Sinn Fein’s Gerry Adams (L) and Michelle O’Neill speak to media in the Great Hall in Belfast on March 27, 2017, after talks to restore a power-sharing government collapsed. (Photo by AP)
Northern Ireland’s squabbling political parties have reconvened in Belfast in an attempt to end a stalemate that has left the region without a functioning government for almost three months.
The power-sharing executive, the cornerstone of a peace process that ended three decades of violent conflict, fell apart in January when the Republican Sinn Fein party pulled out.
A snap election followed on March 2, but a three-week deadline for Sinn Fein and the pro-British Democratic Unionist Party (DUP) came and went last week with no resolution.
The British government has given both sides more time to resolve their differences, but it warned that London could take direct control after its parliament resumes from April 18.
With no government in place, Northern Ireland has not been able to approve a budget for this year, which could have an impact on public services.
“We would urge all parties to take the opportunity to try to resolve the situation,” a spokesman for British Prime Minister Theresa May told reporters in London.
In a sign that negotiations are likely to be arduous, Sinn Fein leader Gerry Adams has said that the death of ex-deputy first minister Martin McGuinness last month would make it even more difficult to build the kind of trust that had made local government possible.
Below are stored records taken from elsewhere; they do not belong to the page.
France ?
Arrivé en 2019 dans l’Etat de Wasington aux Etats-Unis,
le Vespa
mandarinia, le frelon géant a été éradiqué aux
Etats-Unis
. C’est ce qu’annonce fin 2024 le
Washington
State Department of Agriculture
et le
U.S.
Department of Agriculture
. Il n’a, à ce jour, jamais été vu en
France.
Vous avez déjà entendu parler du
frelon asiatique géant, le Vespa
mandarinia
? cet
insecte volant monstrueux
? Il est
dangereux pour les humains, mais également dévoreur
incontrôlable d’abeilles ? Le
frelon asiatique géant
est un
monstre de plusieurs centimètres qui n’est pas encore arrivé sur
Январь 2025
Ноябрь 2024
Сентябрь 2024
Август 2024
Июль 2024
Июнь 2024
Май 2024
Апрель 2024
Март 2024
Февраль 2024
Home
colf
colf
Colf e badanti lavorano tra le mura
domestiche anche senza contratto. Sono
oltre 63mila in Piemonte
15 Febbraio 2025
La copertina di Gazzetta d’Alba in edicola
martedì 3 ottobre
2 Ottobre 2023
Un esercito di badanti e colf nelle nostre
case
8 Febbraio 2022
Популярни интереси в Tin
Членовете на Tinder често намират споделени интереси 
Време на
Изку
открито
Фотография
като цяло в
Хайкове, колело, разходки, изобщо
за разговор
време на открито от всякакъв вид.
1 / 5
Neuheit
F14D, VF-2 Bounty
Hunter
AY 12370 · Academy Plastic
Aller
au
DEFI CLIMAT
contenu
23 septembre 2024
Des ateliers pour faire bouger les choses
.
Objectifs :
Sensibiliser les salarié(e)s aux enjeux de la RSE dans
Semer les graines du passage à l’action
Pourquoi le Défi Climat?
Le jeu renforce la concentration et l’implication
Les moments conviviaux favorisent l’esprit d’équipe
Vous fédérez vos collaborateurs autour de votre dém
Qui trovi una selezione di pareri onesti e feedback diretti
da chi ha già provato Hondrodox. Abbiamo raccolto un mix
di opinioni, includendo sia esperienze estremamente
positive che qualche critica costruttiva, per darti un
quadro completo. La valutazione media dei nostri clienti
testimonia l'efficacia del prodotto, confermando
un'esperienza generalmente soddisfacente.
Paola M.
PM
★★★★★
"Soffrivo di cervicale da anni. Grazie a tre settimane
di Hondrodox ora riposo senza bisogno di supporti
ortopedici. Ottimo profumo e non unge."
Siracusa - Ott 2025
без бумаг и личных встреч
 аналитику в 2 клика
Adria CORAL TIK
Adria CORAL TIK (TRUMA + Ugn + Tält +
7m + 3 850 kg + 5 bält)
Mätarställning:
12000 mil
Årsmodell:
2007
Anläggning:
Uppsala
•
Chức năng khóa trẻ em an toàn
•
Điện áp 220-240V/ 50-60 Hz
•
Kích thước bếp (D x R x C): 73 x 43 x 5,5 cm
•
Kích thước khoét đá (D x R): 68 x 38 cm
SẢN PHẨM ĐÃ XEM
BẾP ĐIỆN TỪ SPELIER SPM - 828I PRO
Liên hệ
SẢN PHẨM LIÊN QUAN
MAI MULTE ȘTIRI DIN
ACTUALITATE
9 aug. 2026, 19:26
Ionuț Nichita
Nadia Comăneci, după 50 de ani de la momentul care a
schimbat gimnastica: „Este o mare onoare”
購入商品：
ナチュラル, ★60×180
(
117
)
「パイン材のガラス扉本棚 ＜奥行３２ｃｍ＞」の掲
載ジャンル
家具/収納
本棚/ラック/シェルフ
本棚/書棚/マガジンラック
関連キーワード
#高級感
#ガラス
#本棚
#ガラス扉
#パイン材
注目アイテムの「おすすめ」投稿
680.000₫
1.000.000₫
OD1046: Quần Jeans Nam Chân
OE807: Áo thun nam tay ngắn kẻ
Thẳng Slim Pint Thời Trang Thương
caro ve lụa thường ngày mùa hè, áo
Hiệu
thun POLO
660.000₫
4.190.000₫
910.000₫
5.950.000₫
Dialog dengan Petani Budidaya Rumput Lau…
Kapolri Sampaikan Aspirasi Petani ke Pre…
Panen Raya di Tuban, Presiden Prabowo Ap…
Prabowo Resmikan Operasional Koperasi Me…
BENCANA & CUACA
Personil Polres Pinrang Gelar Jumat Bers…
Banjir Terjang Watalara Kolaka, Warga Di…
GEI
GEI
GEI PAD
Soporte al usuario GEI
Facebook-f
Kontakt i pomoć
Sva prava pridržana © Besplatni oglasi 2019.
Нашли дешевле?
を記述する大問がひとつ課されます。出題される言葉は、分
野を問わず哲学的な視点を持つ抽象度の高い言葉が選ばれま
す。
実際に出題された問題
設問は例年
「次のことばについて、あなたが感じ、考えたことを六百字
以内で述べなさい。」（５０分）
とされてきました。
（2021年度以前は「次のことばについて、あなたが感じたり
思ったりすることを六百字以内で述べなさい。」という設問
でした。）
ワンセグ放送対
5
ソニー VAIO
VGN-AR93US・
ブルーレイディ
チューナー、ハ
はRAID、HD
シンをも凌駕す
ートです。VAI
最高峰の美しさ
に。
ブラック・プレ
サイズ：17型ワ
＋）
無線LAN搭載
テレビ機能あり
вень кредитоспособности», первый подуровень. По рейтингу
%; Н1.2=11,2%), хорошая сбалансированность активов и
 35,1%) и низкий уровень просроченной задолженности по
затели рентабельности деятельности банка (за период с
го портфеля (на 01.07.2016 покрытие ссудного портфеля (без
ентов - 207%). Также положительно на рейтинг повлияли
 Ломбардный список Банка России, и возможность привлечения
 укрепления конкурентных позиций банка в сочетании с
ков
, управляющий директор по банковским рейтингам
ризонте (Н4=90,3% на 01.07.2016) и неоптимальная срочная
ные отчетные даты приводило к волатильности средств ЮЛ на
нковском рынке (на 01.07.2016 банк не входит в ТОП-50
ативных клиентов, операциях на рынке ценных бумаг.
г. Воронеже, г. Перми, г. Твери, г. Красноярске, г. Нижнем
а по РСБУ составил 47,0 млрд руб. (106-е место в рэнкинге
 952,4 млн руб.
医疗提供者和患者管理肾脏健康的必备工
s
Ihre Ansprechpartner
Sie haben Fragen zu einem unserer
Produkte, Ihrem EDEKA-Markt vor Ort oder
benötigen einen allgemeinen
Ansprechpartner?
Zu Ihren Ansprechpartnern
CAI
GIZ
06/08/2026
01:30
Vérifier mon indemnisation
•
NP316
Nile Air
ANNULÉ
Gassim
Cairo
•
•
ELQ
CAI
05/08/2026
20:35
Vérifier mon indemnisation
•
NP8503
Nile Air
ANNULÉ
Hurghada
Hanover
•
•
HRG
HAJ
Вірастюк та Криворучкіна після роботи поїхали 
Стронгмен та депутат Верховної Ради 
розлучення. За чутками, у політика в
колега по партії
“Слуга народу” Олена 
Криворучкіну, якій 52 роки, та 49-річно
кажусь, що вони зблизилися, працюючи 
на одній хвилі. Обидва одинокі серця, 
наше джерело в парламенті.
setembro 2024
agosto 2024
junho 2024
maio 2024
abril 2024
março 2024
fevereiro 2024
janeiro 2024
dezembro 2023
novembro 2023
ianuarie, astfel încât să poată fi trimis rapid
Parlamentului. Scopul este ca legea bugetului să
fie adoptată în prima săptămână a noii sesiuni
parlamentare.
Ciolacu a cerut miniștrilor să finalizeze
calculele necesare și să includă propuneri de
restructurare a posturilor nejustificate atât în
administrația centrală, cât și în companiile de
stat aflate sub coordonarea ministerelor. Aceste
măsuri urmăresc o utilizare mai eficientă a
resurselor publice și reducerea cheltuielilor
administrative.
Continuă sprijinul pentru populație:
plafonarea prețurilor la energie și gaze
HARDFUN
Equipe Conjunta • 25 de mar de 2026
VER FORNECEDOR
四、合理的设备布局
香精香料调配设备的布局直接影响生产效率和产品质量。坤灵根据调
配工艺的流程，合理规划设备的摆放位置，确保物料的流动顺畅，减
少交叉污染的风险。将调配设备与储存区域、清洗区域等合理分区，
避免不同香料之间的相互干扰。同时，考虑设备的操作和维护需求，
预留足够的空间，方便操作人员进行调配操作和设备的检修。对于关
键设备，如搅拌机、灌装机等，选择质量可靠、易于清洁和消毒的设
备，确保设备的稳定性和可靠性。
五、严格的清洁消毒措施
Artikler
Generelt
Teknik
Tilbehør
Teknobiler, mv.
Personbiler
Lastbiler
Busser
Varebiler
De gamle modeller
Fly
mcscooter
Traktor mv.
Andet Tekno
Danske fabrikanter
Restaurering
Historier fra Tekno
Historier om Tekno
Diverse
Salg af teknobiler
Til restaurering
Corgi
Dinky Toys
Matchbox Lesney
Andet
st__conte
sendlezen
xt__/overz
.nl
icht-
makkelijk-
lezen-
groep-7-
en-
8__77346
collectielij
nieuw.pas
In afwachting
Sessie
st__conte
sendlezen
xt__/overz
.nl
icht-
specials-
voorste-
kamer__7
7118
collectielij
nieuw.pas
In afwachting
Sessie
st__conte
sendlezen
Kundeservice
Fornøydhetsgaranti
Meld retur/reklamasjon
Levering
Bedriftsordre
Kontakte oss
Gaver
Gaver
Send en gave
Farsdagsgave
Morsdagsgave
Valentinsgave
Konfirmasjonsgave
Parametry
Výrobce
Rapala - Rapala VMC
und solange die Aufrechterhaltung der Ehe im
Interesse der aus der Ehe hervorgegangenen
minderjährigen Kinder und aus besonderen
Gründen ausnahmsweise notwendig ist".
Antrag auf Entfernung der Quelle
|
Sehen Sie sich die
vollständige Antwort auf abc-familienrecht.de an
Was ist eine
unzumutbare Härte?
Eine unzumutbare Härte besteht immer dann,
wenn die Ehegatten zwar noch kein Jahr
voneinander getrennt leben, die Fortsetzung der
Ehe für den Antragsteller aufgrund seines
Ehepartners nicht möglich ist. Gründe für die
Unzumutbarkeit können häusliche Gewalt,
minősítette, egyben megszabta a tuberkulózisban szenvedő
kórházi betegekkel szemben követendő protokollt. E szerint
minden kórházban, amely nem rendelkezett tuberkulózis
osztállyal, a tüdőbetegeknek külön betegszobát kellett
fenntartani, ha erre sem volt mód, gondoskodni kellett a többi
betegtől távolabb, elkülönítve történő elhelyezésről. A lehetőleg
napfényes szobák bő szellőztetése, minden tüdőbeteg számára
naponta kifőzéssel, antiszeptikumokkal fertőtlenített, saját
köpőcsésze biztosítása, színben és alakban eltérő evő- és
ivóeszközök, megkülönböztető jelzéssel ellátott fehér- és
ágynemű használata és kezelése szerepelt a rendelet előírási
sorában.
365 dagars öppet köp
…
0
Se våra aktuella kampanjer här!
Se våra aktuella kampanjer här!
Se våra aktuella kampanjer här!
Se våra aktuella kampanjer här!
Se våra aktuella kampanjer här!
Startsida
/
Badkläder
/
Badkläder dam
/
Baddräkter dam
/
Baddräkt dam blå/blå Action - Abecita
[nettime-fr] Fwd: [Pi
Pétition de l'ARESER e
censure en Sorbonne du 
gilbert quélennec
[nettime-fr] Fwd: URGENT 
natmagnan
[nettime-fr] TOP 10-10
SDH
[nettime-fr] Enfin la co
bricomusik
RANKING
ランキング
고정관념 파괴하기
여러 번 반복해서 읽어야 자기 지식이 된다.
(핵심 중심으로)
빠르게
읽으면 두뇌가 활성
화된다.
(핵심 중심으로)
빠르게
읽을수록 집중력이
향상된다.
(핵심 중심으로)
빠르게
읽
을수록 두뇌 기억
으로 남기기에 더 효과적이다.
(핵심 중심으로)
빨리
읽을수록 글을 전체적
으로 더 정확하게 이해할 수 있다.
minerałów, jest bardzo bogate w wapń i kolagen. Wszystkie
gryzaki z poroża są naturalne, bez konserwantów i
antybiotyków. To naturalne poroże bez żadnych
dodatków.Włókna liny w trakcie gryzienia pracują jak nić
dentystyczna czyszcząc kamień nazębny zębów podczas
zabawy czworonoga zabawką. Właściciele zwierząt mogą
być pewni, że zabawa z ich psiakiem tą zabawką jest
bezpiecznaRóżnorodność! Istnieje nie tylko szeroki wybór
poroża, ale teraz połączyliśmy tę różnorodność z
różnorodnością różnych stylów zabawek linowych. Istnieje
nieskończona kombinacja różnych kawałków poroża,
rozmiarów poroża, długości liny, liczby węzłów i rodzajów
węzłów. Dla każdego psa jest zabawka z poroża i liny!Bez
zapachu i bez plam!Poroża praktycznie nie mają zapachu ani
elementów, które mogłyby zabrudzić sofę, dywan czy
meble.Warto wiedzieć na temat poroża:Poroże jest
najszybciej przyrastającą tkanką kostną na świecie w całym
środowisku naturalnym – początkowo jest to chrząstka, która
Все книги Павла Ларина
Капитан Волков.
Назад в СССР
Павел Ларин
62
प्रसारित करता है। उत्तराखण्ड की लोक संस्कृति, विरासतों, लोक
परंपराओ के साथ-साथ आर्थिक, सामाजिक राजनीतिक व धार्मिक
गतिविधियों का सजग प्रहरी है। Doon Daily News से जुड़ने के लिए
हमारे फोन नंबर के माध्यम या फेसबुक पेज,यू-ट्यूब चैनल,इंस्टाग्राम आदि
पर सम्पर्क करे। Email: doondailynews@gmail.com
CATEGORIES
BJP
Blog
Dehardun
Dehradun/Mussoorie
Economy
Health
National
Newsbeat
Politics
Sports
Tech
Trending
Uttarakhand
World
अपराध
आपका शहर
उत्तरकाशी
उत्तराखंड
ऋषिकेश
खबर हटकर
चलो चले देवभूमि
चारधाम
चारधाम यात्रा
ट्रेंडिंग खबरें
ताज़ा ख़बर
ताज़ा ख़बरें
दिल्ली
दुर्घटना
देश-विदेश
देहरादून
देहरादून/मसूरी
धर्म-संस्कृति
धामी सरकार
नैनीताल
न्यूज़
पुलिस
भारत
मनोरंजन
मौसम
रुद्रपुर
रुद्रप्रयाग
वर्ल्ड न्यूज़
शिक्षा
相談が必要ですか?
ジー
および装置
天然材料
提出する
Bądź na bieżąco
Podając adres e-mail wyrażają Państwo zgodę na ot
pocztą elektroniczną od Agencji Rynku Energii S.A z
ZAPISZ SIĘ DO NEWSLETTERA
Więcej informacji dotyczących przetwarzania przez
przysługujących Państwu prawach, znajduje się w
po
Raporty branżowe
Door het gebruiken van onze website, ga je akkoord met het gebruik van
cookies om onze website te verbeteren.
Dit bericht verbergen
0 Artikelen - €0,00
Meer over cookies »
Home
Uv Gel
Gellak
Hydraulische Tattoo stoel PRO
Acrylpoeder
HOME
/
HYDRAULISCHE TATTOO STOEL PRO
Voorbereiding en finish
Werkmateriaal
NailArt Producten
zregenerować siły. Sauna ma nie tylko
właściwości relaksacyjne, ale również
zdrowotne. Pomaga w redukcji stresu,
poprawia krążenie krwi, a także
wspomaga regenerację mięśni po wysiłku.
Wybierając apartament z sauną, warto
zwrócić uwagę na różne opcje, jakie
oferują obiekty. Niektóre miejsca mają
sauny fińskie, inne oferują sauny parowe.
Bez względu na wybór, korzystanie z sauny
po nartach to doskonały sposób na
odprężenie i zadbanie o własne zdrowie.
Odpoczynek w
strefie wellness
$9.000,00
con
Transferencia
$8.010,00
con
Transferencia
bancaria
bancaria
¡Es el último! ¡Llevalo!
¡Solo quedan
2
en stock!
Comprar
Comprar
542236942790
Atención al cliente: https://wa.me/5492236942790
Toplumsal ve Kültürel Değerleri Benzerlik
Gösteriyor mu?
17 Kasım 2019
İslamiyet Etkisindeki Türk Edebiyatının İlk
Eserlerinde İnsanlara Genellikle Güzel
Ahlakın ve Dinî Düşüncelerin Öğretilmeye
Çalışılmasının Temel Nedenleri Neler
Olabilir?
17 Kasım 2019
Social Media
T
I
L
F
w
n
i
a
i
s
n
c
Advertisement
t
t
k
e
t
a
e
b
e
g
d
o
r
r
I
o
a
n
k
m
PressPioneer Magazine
Sinn Fein’s Michelle O’Neill (L) and party leader Gerry Adams place the Irish flag on the coffin of Martin McGuinness in Londonderry, Northern Ireland, on March, 21, 2017. (Photo by AP)
“Martin’s gone, so even if we were able to cobble something together tomorrow it wouldn’t last, so I want it to be sustainable,” Adams told Sky News on Sunday.
McGuinness pulled out of the power-sharing deal with DUP First Minister Arlene Foster in January, after a breakdown in trust over several issues, sparked by a row over a botched energy subsidy scheme.
Negotiations so far have served only to underscore the continuing disagreement between Sinn Fein and the DUP over how to deal with legacy issues from the violent conflict, including a bill of rights and the status of the Irish language.
Britain’s vote to leave the EU is also weighing on the talks process, as Northern Ireland will arguably be more affected than any other area in Europe after Brexit.
It will share the only land border between Britain and the EU, and is highly dependent on cross-border trade with the Republic of Ireland.